Sub-blocking vs cache-line-overwrite (Was Re: RE: RE: [gclist]
Fri, 15 Sep 2000 01:37:28 -0400
Manoj Plakal wrote:
> So, to see if I now understand correctly: if the sub-blocking
> granularity is equal to the size of the data stored in a single
> store instruction, then you will get this nice stall-free behavior
> since the CPU knows for sure that the whole sub-block is being
> atomically overwritten in a single instruction and doesn't
> need to bring the sub-block into the cache.
Perhaps a smart enough CPU could also realize that multiple, successive
stores completely fill a subblock.
> The UltraSPARC-I and II have sub-blocking: 32-byte cache
> lines with 2 16-byte sub-blocks. Furthermore, the SPARC V9 ISA
> also has a few new instructions including "block load/store"
> instructions that transfer 64 bytes to/from 8 FP regs. These
> bypass the ordering restrictions of the SPARC memory model(s).
> This can speed up bzero/bcopy. The UltraSPARC User Manual
> says that these instructions DO NOT allocate blocks in
> the L1 or L2 caches on a miss.

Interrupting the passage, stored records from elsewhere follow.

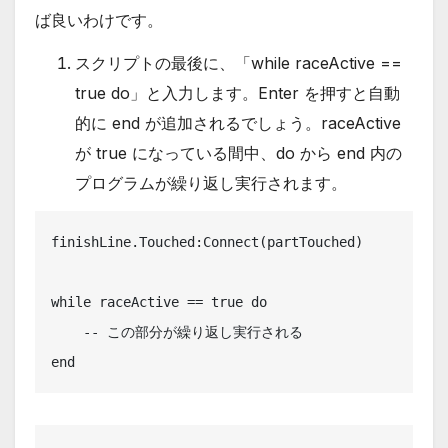
ば良いわけです。
スクリプトの最後に、「while raceActive ==
true do」と入力します。Enter を押すと自動
的に end が追加されるでしょう。raceActive
が true になっている間中、do から end 内の
プログラムが繰り返し実行されます。
finishLine.Touched:Connect(partTouched)

while raceActive == true do

    -- この部分が繰り返し実行される

end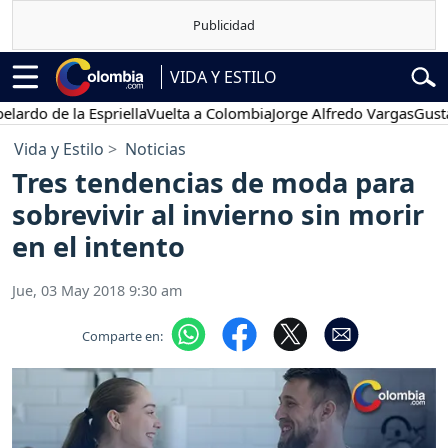
VIDA Y ESTILO
de la Espriella
Vuelta a Colombia
Jorge Alfredo Vargas
Gustavo Pet
Vida y Estilo
Noticias
Tres tendencias de moda para
sobrevivir al invierno sin morir
en el intento
Jue, 03 May 2018 9:30 am
Comparte en: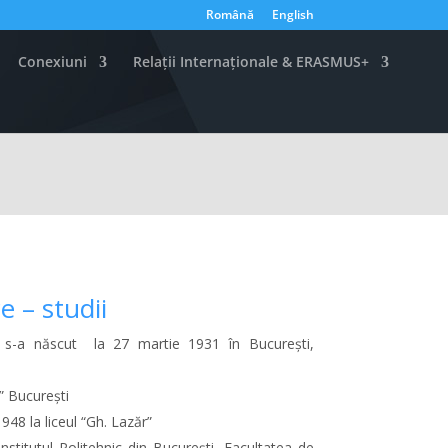
Română
English
Conexiuni
Relații Internaționale & ERASMUS+
e – studii
u s-a născut la 27 martie 1931 în Bucureşti,
e” Bucureşti
48 la liceul “Gh. Lazăr”
stitutul Politehnic din Bucureşti, Facultatea de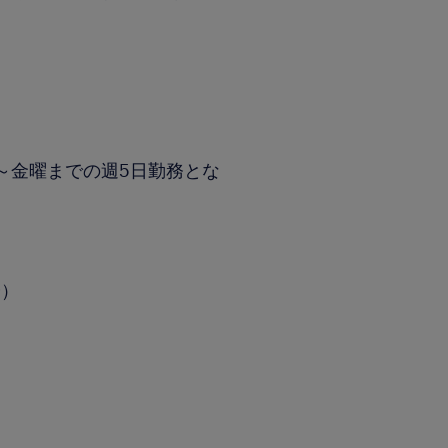
～金曜までの週5日勤務とな
分）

Perhaps other ISAs (x86/MIPS/PA-RISC)
> have something similar?
The trouble is that blocks are typically zeroed out for immediate reuse;
if the stores bypass cache, then we endure the cost of a main memory
write _and_ a subsequent cache miss to load the block in cache.
I'm not really familiar with this capability. On the other hand,
write-allocate seems to be available with Alpha EV6, and I think I heard
someone say MIPS and PA-RISC have it too.